▶ _Your goal_
In full and without change, return each entry.

▶ _Provided data_
*** Block opens ***

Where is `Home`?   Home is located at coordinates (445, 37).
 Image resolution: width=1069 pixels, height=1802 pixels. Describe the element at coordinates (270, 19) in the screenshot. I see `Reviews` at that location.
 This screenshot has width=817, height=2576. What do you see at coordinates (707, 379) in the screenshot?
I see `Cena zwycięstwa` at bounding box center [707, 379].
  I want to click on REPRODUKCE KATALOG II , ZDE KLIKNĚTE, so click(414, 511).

*** Block closes ***

▶ _Exercise result_
Where is `Home`?   Home is located at coordinates (445, 37).
 Image resolution: width=1069 pixels, height=1802 pixels. Describe the element at coordinates (270, 19) in the screenshot. I see `Reviews` at that location.
 This screenshot has width=817, height=2576. What do you see at coordinates (707, 379) in the screenshot?
I see `Cena zwycięstwa` at bounding box center [707, 379].
  I want to click on REPRODUKCE KATALOG II , ZDE KLIKNĚTE, so click(414, 511).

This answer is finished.